→ Prompt: Starting at the line that contains "điều kiện xã" in the listing below, write out every line word for word until you have written the line that contains "thuốc kích thích".

→ Material supplied:
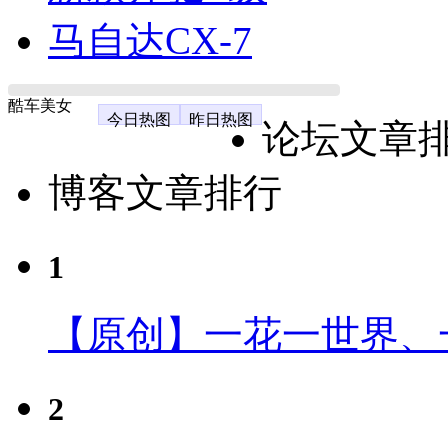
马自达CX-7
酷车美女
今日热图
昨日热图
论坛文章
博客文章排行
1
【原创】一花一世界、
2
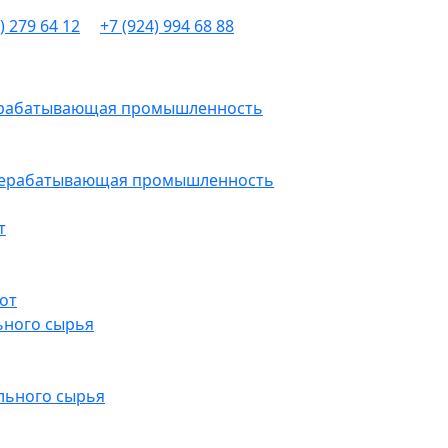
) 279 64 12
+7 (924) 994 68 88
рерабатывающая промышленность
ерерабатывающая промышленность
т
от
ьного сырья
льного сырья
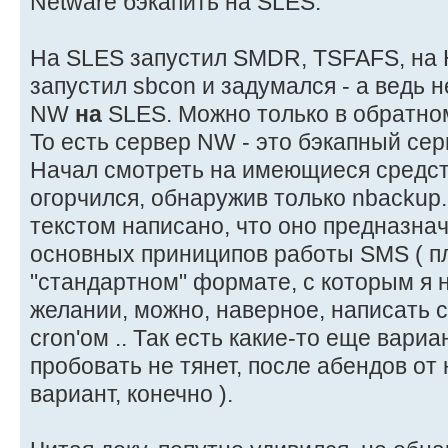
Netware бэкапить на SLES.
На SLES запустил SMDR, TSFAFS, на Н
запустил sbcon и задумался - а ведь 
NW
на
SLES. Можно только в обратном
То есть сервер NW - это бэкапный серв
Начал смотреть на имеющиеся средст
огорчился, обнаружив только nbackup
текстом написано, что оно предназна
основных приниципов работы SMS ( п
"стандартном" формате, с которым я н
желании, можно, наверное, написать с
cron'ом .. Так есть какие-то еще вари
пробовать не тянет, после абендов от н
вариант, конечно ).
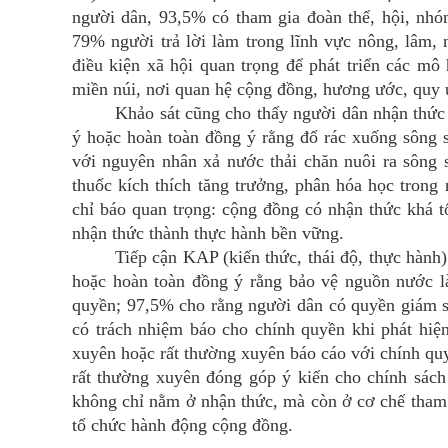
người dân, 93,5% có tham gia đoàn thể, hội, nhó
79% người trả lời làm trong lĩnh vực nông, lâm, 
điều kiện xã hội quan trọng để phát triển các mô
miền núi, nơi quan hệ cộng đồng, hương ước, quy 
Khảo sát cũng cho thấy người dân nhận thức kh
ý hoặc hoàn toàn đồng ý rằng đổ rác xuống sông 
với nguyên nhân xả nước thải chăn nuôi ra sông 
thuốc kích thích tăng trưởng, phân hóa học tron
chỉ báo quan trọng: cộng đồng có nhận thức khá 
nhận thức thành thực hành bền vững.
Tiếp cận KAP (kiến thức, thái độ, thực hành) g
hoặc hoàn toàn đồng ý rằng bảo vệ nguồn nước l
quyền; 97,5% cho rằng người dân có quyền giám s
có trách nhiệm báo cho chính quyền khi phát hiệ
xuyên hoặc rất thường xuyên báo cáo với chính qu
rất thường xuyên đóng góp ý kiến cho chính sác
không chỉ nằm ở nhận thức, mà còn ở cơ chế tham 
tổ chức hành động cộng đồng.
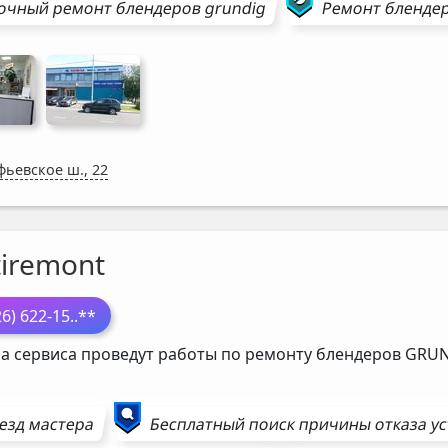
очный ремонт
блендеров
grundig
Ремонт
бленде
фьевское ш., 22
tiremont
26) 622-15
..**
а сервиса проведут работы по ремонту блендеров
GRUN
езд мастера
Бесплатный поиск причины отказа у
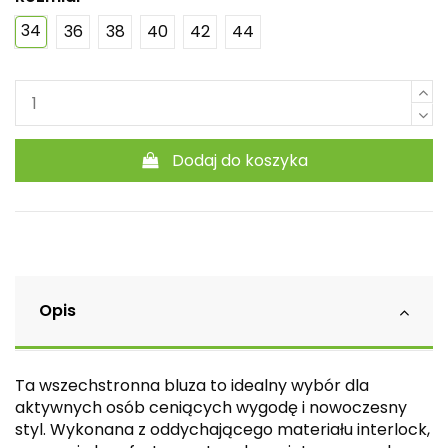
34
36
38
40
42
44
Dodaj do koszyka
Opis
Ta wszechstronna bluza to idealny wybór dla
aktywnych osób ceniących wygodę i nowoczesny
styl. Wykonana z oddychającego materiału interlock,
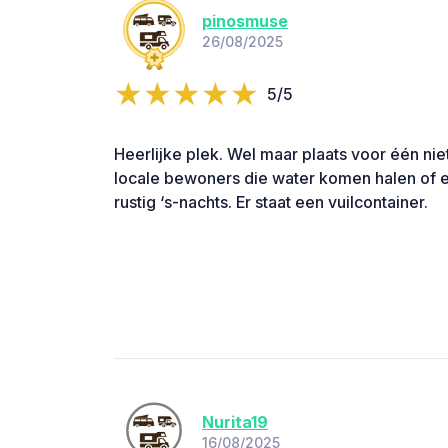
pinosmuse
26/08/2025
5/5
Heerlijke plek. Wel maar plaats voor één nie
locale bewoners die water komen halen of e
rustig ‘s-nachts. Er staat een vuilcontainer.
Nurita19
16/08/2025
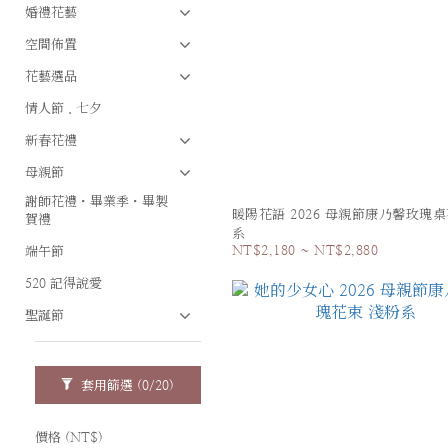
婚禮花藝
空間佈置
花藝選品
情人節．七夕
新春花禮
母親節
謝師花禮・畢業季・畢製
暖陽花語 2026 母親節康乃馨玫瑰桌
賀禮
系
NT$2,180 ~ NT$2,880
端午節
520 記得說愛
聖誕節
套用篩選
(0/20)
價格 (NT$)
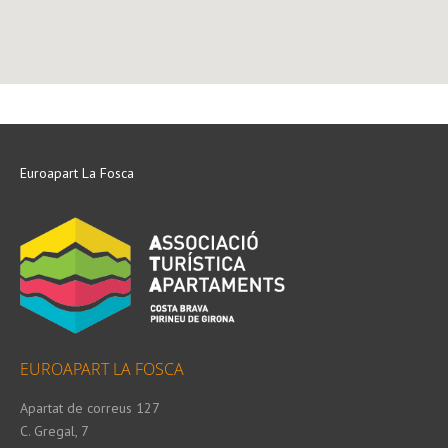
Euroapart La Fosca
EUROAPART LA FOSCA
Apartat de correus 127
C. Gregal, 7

→ Exercise result:
điều kiện xã hội quan trọng để phát triển các mô
miền núi, nơi quan hệ cộng đồng, hương ước, quy 
Khảo sát cũng cho thấy người dân nhận thức kh
ý hoặc hoàn toàn đồng ý rằng đổ rác xuống sông 
với nguyên nhân xả nước thải chăn nuôi ra sông 
thuốc kích thích tăng trưởng, phân hóa học tron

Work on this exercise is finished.